Ilustrasi (Solopos/Whisnupaksa Kridangkara)
18 September 2018 21:06 WIB Muhammad Ismail Lifestyle Share :

Solopos.com, SOLO -- Hubungan seks bebas saat berpacaran membuat pelajar rentan tertular HIV/AIDS. Demikian terungkap dalam sosialisasi Dampak Bahaya Seks Bebas dan HIV/AIDS di aula SMPN 26 Solo, Selasa (18/9/2018). Sosialisasi digelar Dinas Pemberdayaan Perempuan Perlindungan Anak dan Pemberdayaan Masyarakat (DP3APM) Solo.

Pembicara sosialisasi ini yakni Andri Putranto dari Fakultas Kedokteran Universitas Sebelas Maret (UNS) Solo dan Emha Fauzi dari Yayasan Mitra Alam.
“Kita semua tahu sendiri cara pelajar zaman sekarang berpacaran sangat kebablasan.

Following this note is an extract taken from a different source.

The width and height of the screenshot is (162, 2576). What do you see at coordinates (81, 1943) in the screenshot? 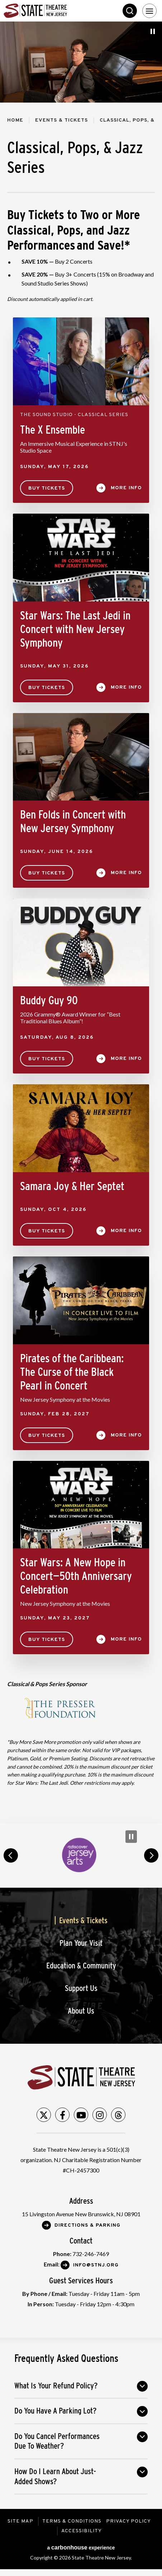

Pacaran di tempat gelap berpelukan dan ciuman. Kami menilai berawal dari situ bisa berlanjut ke hubungan seks bebas,” ujar Andri kepada Solopos.com, Selasa (8/9/2018).

Andri mengungkapkan kasus seks bebas di kalangan pelajar marak ditemukan di kota besar. Kota Solo sebagai Kota budaya jangan sampai pelajarnya ada yang tertular penyakit HIV/AIDS akibat hubungan seks bebas. Pelajar harus mengetahui perannya masing-masing dan tahu batas apa yang tidak boleh dilakukan selama berpacaran.

“Penyakit HIV/AIDS ini muncul akibat hubungan seks bebas. Pelajar yang terkena penyakit ini risikonya bisa meninggal dunia karena tidak ada obatnya sampai sekarang. Kami mengajak pelajar tidak melakukan hubungan seks bebas agar tidak tertular penyakit ini,” kata dia.

Andri membeberkan data Komisi Penanggulangan AIDS (KPA) dan Lembaga Perlindungan Anak (LPA) pusat bahwa 93,7 % anak SMP dan SMA pernah melakukan ciuman dan oral seks. Selain itu, sebanyak 62,7% anak SMP mengaku sudah tidak perawan, 21,2% remaja SMA mengaku pernah melakukan aborsi, dan 97% pelajar SMP-SMA mengaku suka menonton film porno.

“Semua data tersebut merupakan hasi survei KPA dan LPA tahun 2007. Kami sangat prihatin dengan data tersebut. Peran guru dan orang tua sangat peting agar pelajar tidak terkena penyakit mematikan ini,” kata dia.